• Work to complete: All records are to be reproduced verbatim, with images omitted.

[Stored data entries]
○ ○ ○ ○

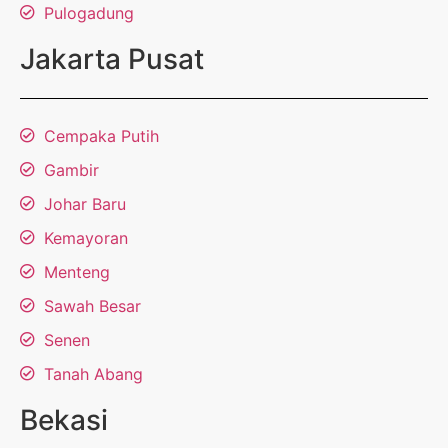
Pulogadung
Jakarta Pusat
Cempaka Putih
Gambir
Johar Baru
Kemayoran
Menteng
Sawah Besar
Senen
Tanah Abang
Bekasi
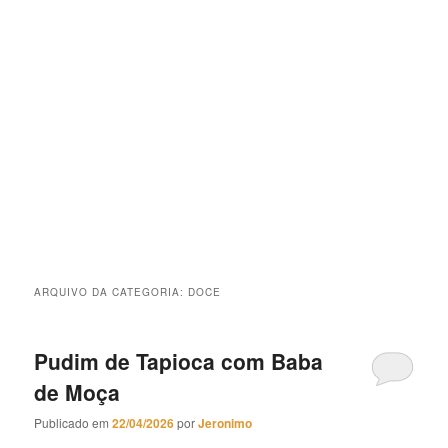
ARQUIVO DA CATEGORIA:
DOCE
Pudim de Tapioca com Baba
de Moça
Publicado em
22/04/2026
por
Jeronimo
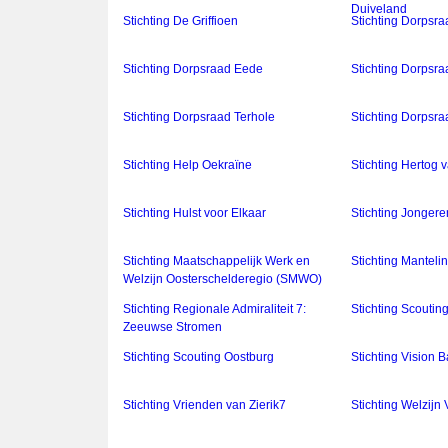
Duiveland
Stichting De Griffioen
Stichting Dorpsra
Stichting Dorpsraad Eede
Stichting Dorpsra
Stichting Dorpsraad Terhole
Stichting Dorpsr
Stichting Help Oekraïne
Stichting Hertog
Stichting Hulst voor Elkaar
Stichting Jonger
Stichting Maatschappelijk Werk en
Stichting Manteli
Welzijn Oosterschelderegio (SMWO)
Stichting Regionale Admiraliteit 7:
Stichting Scoutin
Zeeuwse Stromen
Stichting Scouting Oostburg
Stichting Vision B
Stichting Vrienden van Zierik7
Stichting Welzijn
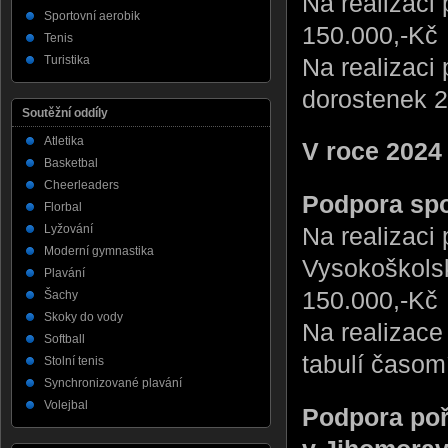
Na realizaci
Sportovní aerobik
150.000,-Kč
Tenis
Na realizaci 
Turistika
dorostenek 2
Soutěžní oddíly
Atletika
V roce 2024
Basketbal
Cheerleaders
Podpora spo
Florbal
Lyžování
Na realizaci
Moderní gymnastika
Vysokoškolsk
Plavání
150.000,-Kč
Šachy
Skoky do vody
Na realizace
Softball
tabulí časom
Stolní tenis
Synchronizované plavání
Volejbal
Podpora poř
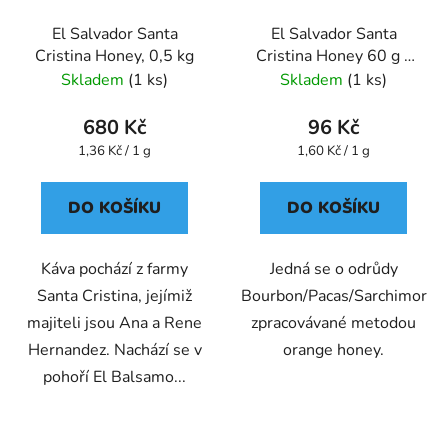
El Salvador Santa
El Salvador Santa
Cristina Honey, 0,5 kg
Cristina Honey 60 g -
káva - Oxalis
Skladem
(1 ks)
Skladem
(1 ks)
680 Kč
96 Kč
Měrná
Měrná
1,36 Kč / 1 g
1,60 Kč / 1 g
cena:
cena:
DO KOŠÍKU
DO KOŠÍKU
Káva pochází z farmy
Jedná se o odrůdy
Santa Cristina, jejímiž
Bourbon/Pacas/Sarchimor
majiteli jsou Ana a Rene
zpracovávané metodou
Hernandez. Nachází se v
orange honey.
pohoří El Balsamo...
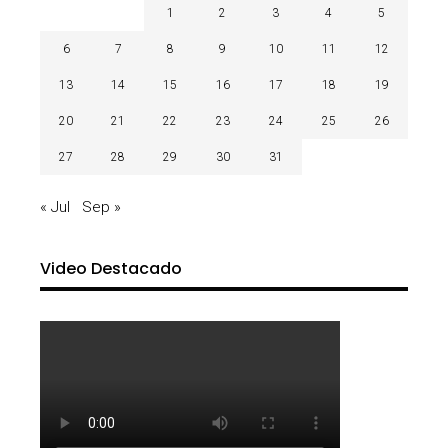
1
2
3
4
5
6
7
8
9
10
11
12
13
14
15
16
17
18
19
20
21
22
23
24
25
26
27
28
29
30
31
« Jul
Sep »
Video Destacado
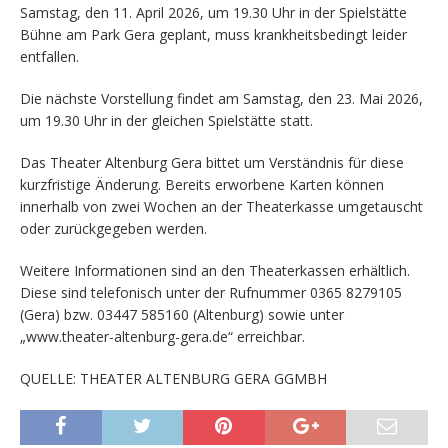
Samstag, den 11. April 2026, um 19.30 Uhr in der Spielstätte
Bühne am Park Gera geplant, muss krankheitsbedingt leider
entfallen.
Die nächste Vorstellung findet am Samstag, den 23. Mai 2026,
um 19.30 Uhr in der gleichen Spielstätte statt.
Das Theater Altenburg Gera bittet um Verständnis für diese
kurzfristige Änderung. Bereits erworbene Karten können
innerhalb von zwei Wochen an der Theaterkasse umgetauscht
oder zurückgegeben werden.
Weitere Informationen sind an den Theaterkassen erhältlich.
Diese sind telefonisch unter der Rufnummer 0365 8279105
(Gera) bzw. 03447 585160 (Altenburg) sowie unter
„www.theater-altenburg-gera.de“ erreichbar.
QUELLE: THEATER ALTENBURG GERA GGMBH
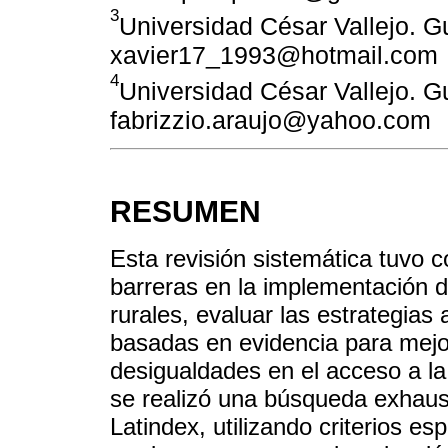
3
Universidad César Vallejo. G
xavier17_1993@hotmail.com
4
Universidad César Vallejo. G
fabrizzio.araujo@yahoo.com
RESUMEN
Esta revisión sistemática tuvo co
barreras en la implementación 
rurales, evaluar las estrategia
basadas en evidencia para mejor
desigualdades en el acceso a la
se realizó una búsqueda exhau
Latindex, utilizando criterios es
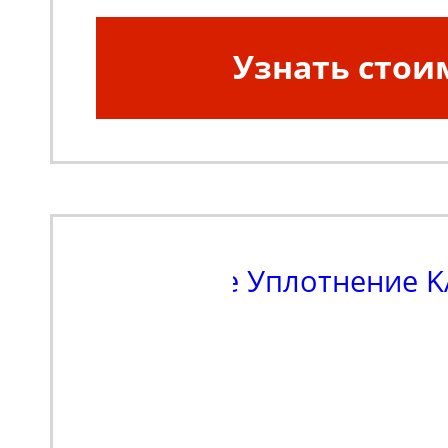
Узнать стои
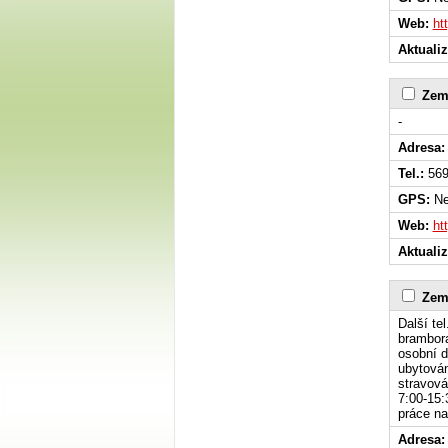
Web:
ht
Aktuali
Zem
-
Adresa:
Tel.:
569
GPS:
Ne
Web:
ht
Aktuali
Zem
Další te
brambora
osobní d
ubytován
stravová
7:00-15:
práce na
Adresa:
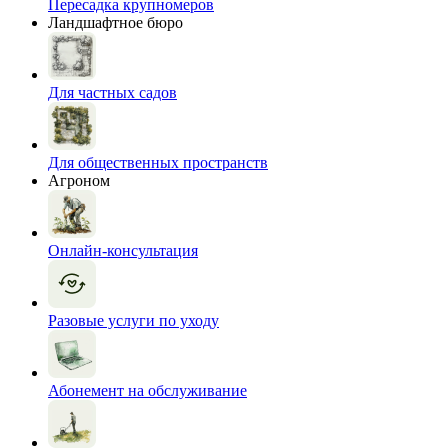
Пересадка крупномеров
Ландшафтное бюро
Для частных садов
Для общественных пространств
Агроном
Онлайн-консультация
Разовые услуги по уходу
Абонемент на обслуживание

○ ○ ○ ○

• Answer for this exercise:
Pulogadung
Jakarta Pusat
Cempaka Putih
Gambir
Johar Baru
Kemayoran
Menteng
Sawah Besar
Senen
Tanah Abang
Bekasi
ARQUIVO DA CATEGORIA:
DOCE
Pudim de Tapioca com Baba
de Moça
Publicado em
22/04/2026
por
Jeronimo
Duiveland
Stichting De Griffioen
Stichting Dorpsra
Stichting Dorpsraad Eede
Stichting Dorpsra
Stichting Dorpsraad Terhole
Stichting Dorpsr
Stichting Help Oekraïne
Stichting Hertog
Stichting Hulst voor Elkaar
Stichting Jonger
Stichting Maatschappelijk Werk en
Stichting Manteli
Welzijn Oosterschelderegio (SMWO)
Stichting Regionale Admiraliteit 7:
Stichting Scoutin
Zeeuwse Stromen
Stichting Scouting Oostburg
Stichting Vision B
Stichting Vrienden van Zierik7
Stichting Welzijn
Na realizaci
Sportovní aerobik
150.000,-Kč
Tenis
Na realizaci 
Turistika
dorostenek 2
Soutěžní oddíly
Atletika
V roce 2024
Basketbal
Cheerleaders
Podpora spo
Florbal
Lyžování
Na realizaci
Moderní gymnastika
Vysokoškolsk
Plavání
150.000,-Kč
Šachy
Skoky do vody
Na realizace
Softball
tabulí časom
Stolní tenis
Synchronizované plavání
Volejbal
Podpora poř
El Salvador Santa
El Salvador Santa
Cristina Honey, 0,5 kg
Cristina Honey 60 g -
káva - Oxalis
Skladem
(1 ks)
Skladem
(1 ks)
680 Kč
96 Kč
Měrná
Měrná
1,36 Kč / 1 g
1,60 Kč / 1 g
cena:
cena:
DO KOŠÍKU
DO KOŠÍKU
Káva pochází z farmy
Jedná se o odrůdy
Santa Cristina, jejímiž
Bourbon/Pacas/Sarchimor
majiteli jsou Ana a Rene
zpracovávané metodou
Hernandez. Nachází se v
orange honey.
pohoří El Balsamo...
1
2
3
4
5
6
7
8
9
10
11
12
13
14
15
16
17
18
19
20
21
22
23
24
25
26
27
28
29
30
31
« Jul
Sep »
Video Destacado
Samstag, den 11. April 2026, um 19.30 Uhr in der Spielstätte
Bühne am Park Gera geplant, muss krankheitsbedingt leider
entfallen.
Die nächste Vorstellung findet am Samstag, den 23. Mai 2026,
um 19.30 Uhr in der gleichen Spielstätte statt.
Das Theater Altenburg Gera bittet um Verständnis für diese
kurzfristige Änderung. Bereits erworbene Karten können
innerhalb von zwei Wochen an der Theaterkasse umgetauscht
oder zurückgegeben werden.
Weitere Informationen sind an den Theaterkassen erhältlich.
Diese sind telefonisch unter der Rufnummer 0365 8279105
(Gera) bzw. 03447 585160 (Altenburg) sowie unter
„www.theater-altenburg-gera.de“ erreichbar.
QUELLE: THEATER ALTENBURG GERA GGMBH
3
Universidad César Vallejo. G
xavier17_1993@hotmail.com
4
Universidad César Vallejo. G
fabrizzio.araujo@yahoo.com
RESUMEN
Esta revisión sistemática tuvo co
barreras en la implementación 
rurales, evaluar las estrategia
basadas en evidencia para mejor
desigualdades en el acceso a la
se realizó una búsqueda exhau
Latindex, utilizando criterios es
Узнать стои
Web:
ht
Aktuali
Zem
-
Adresa:
Tel.:
569
GPS:
Ne
Web:
ht
Aktuali
Zem
Další te
brambora
osobní d
ubytován
stravová
7:00-15:
práce na
Adresa:
Пересадка крупномеров
Ландшафтное бюро
Для частных садов
Для общественных пространств
Агроном
Онлайн-консультация
Разовые услуги по уходу
Абонемент на обслуживание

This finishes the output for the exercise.